Yvon, en plongée recycleur à Marseille et lors d'une formation trimix "Mission Tamaya" sur épave en Martinique avec Aquadomia en février
Yvon, en plongée recycleur à Marseille et lors d'une formation trimix "Mission Tamaya" sur épave en Martinique avec Aquadomia en février
Yvon, en plongée recycleur à Marseille et lors d'une formation trimix "Mission Tamaya" sur épave en Martinique avec Aquadomia en février

Yvon, en plongée recycleur à Marseille et lors d'une formation trimix "Mission Tamaya" sur épave en Martinique avec Aquadomia en février

Formation plongée TEK, devenir plongeur recycleur : Yvon en parle à son retour à Marseille suite à la "Mission Tamaya" au trimix sur l'épave mythique de Martinique en février.

Yvon qui nous avait déjà fait partager son retour d'expérience sur sa formation plongée loisirs dans l'article "Formation plongee n2 n3 rescue et recycleur à marseille" nous parle ici à Marseille de son cursus formation plongée TEK débuté à Marseille et en Martinique lors de l'université d'hiver Aquadomia chaque mois de février à Saint Pierre, sur l'épave du Tamaya idéale pour la formation trimix avancé.
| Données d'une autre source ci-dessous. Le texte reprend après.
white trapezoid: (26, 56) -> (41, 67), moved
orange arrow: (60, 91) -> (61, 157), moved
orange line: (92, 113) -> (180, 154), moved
Comment as-tu commencé ta formation plongée TEK ?

Par une formation Recycleur, Devenir plongeur recycleur, c'est pour moi est la meilleure manière de s’engager dans la plongée Tek, la même machine pouvant être utilisé en récréatif et en tek en changeant quelques paramètres. La rigueur d’utilisation du recycleur est la même que la rigueur de gestion d’un équipement , d’une planification, des redondances (règles des 1/3, ¼, 1/5…), donc pour moi c’était une évidence de passer par le recycleur

Pourquoi as-tu choisi Marseille pour ta formation plongée TEK et devenir plongeur recycleur et trimix ?

Avec Aquadomia à Marseille, la qualité de l’encadrement, la pédagogie et les dates flexibles en petits groupes sont de gros avantages pour moi. Et Marseille, c’est joli sur et sous l’eau, l’eau n’est pas trop froide, et c’est à côté de Paris (par le TGV).

Yvon, récemment breveté plongeur recycleur trimix avancé nous fait part de son expériences acquise à Marseille et en Martinique sur l'épave du Tamaya

Tu as aussi participé à l'université d'hiver Aquadomia en Martinique en février, qu'as-tu fait là-bas comme formation plongée TEK lors de la mission TAMAYA sur l'épave mythique de la Martinique ?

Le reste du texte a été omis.